_REQUIREMENT_
Would it be possible to output exactly, and only, the lines below from the one holding "Image resolution: width=1280" to the last line, both included, with every picture left out?

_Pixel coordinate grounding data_

▼

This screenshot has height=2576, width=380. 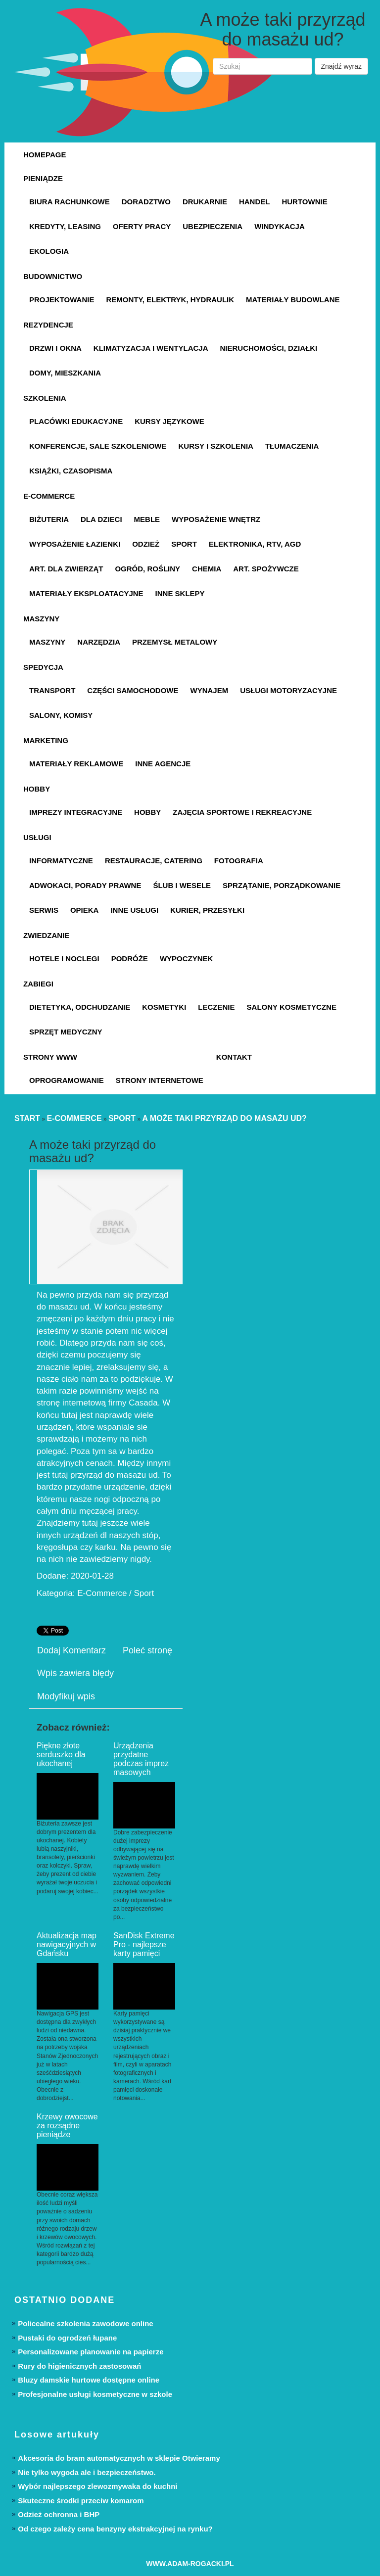 What do you see at coordinates (255, 544) in the screenshot?
I see `Elektronika, RTV, AGD` at bounding box center [255, 544].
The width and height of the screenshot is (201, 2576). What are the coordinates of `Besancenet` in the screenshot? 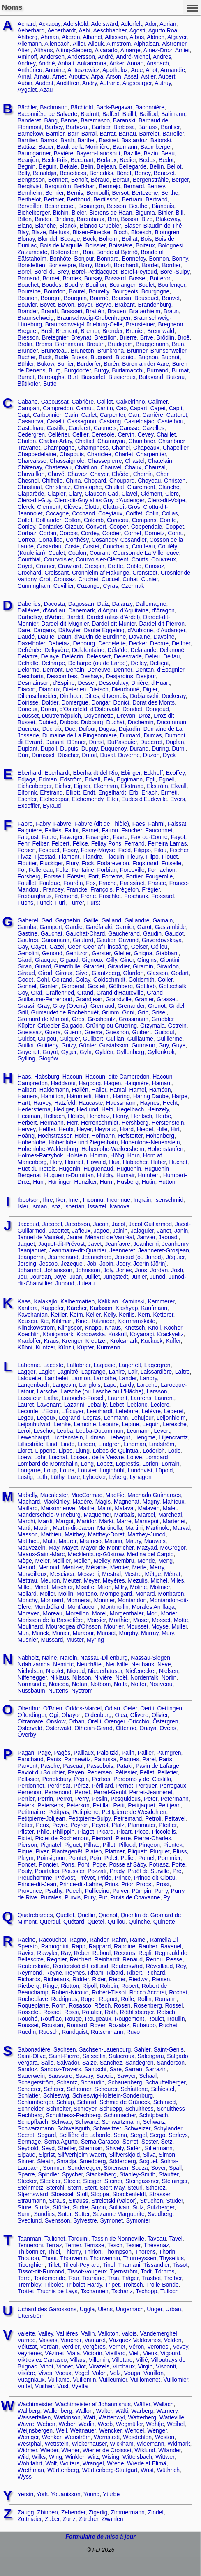 It's located at (59, 206).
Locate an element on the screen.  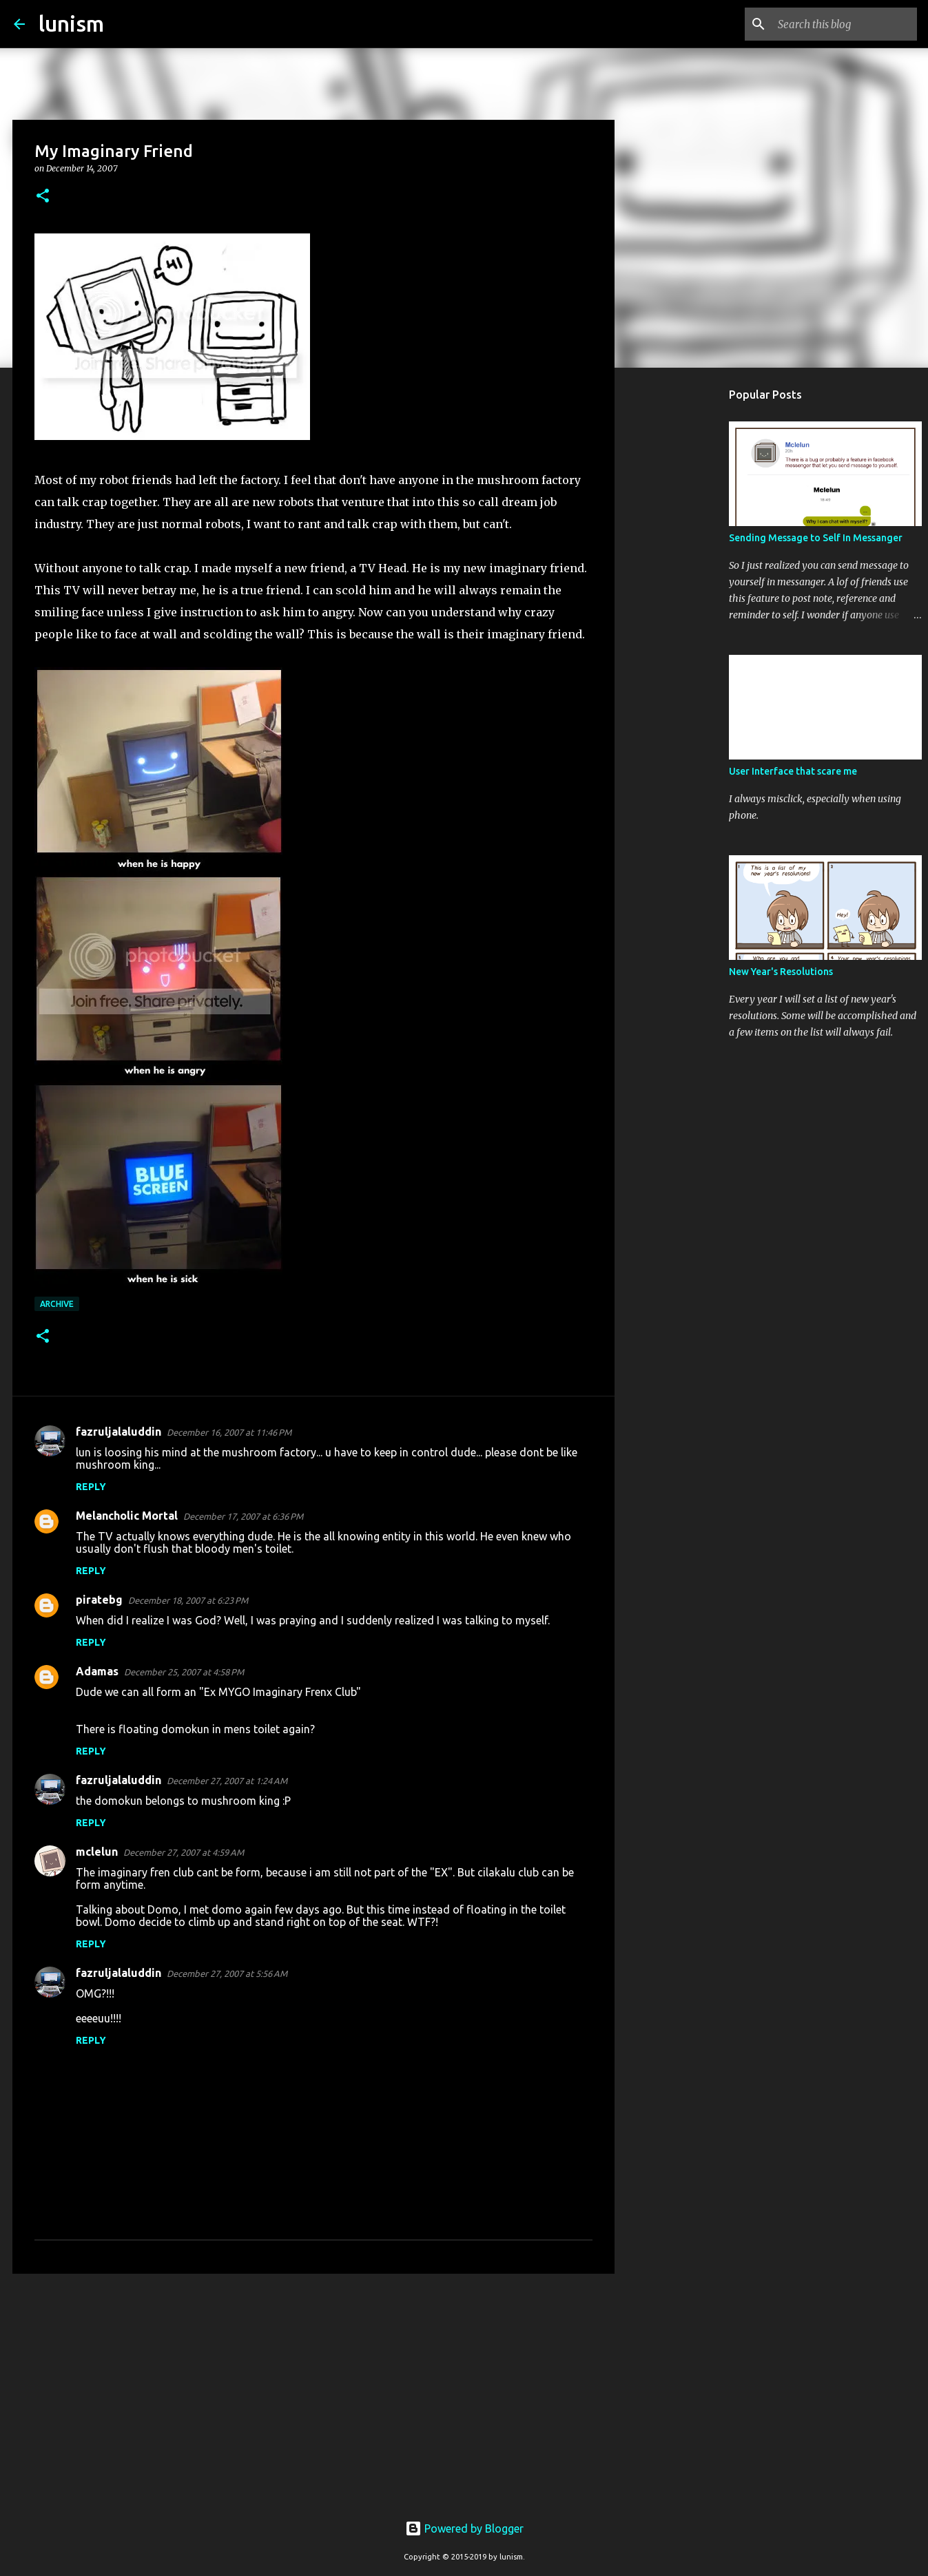
mclelun is located at coordinates (97, 1851).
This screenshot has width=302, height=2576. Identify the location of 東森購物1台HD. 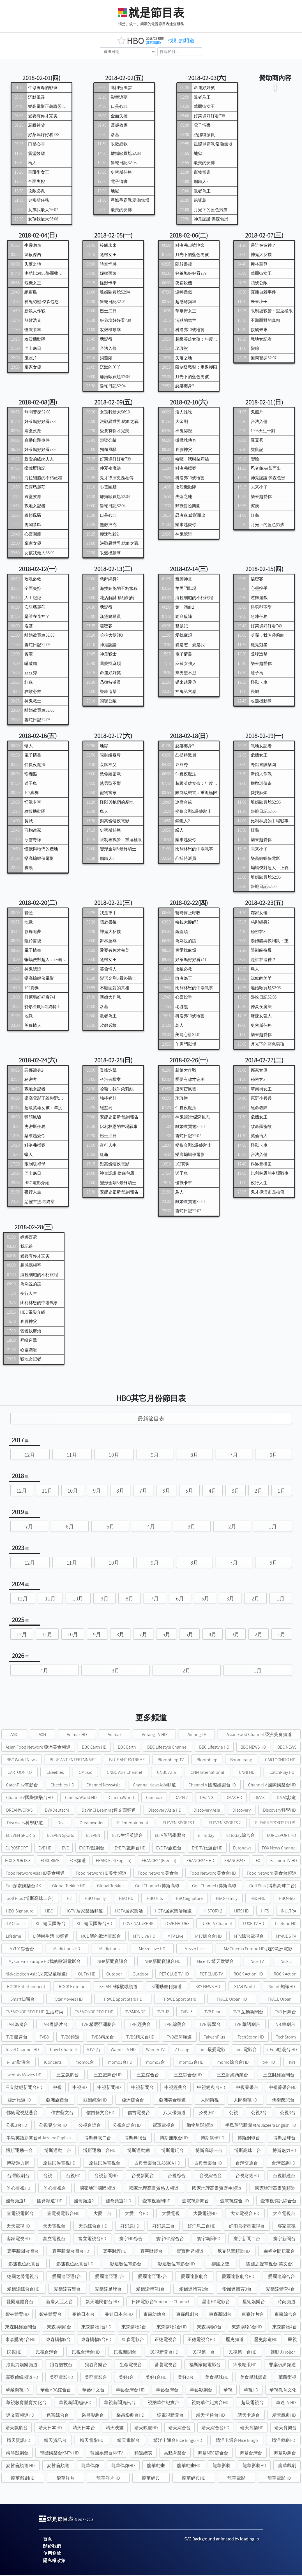
(96, 2328).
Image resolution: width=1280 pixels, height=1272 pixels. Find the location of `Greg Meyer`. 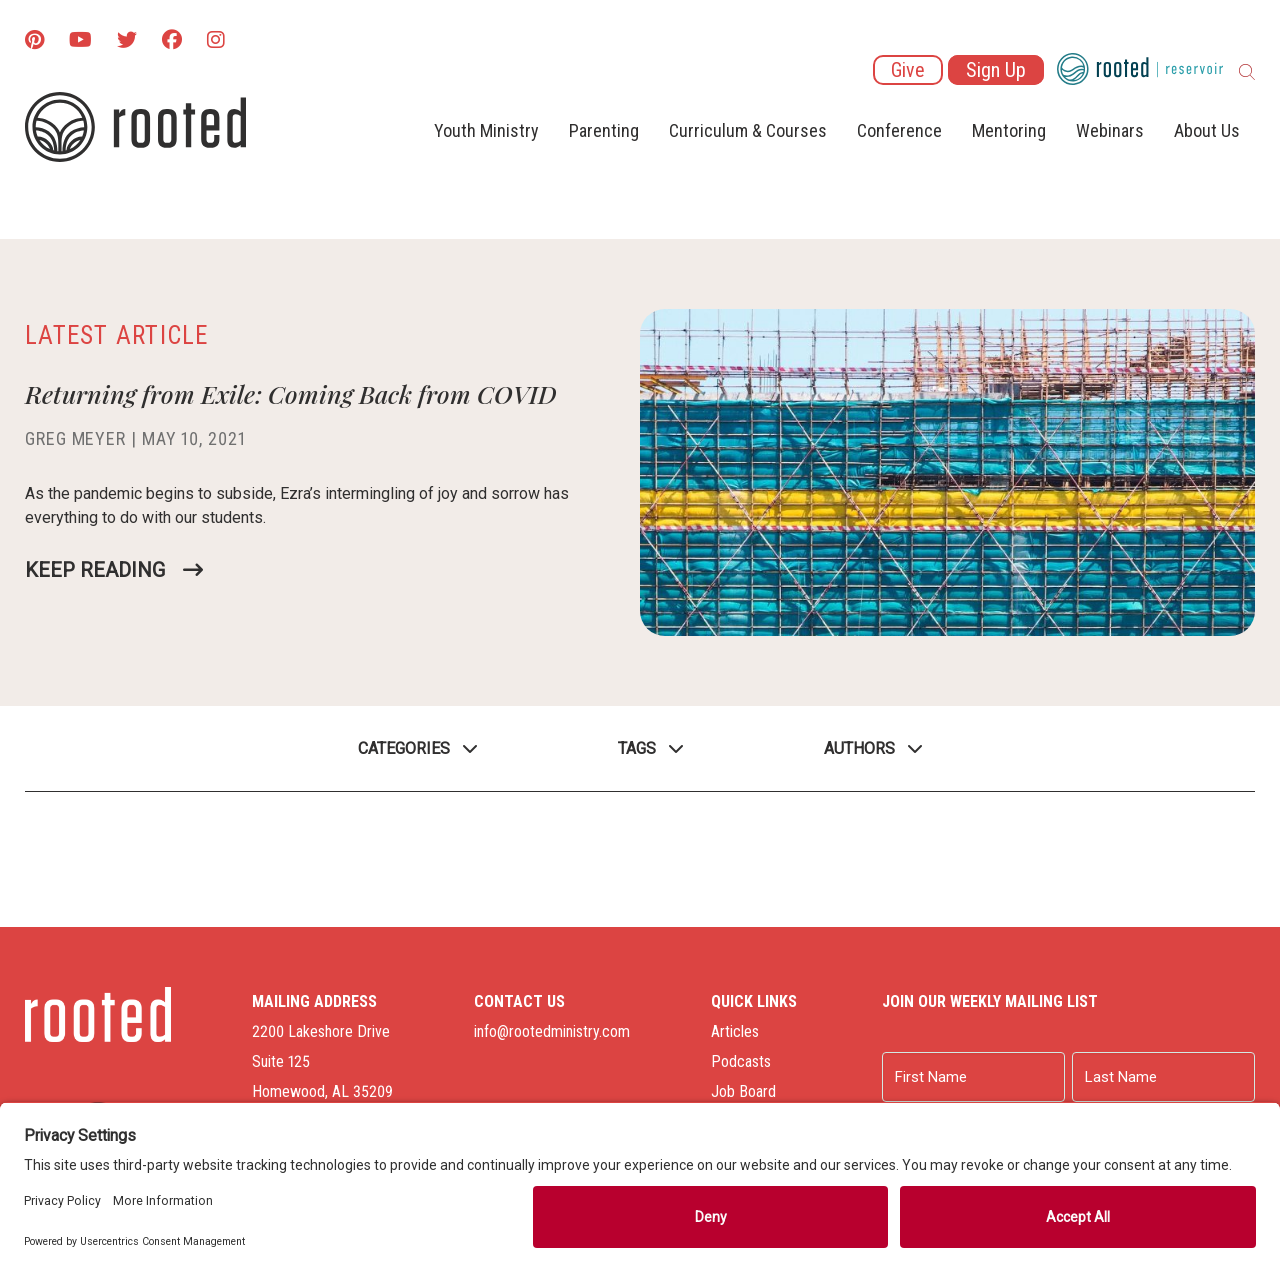

Greg Meyer is located at coordinates (75, 438).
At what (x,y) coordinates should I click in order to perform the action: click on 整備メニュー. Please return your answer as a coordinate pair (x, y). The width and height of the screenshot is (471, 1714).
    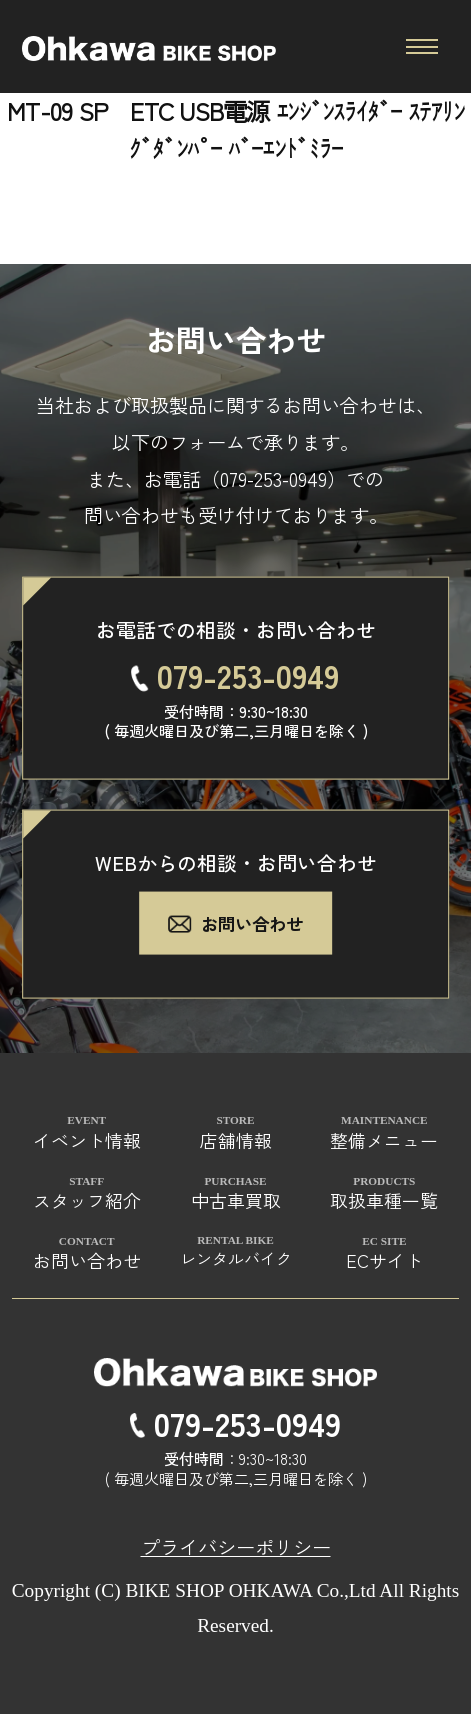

▲

_OUTPUT OF THE EXERCISE_
Image resolution: width=1280 pixels, height=1272 pixels. Find the location of `Greg Meyer`. 

Greg Meyer is located at coordinates (75, 438).
At what (x,y) coordinates should I click in order to perform the action: click on 整備メニュー. Please return your answer as a coordinate pair (x, y). The width and height of the screenshot is (471, 1714).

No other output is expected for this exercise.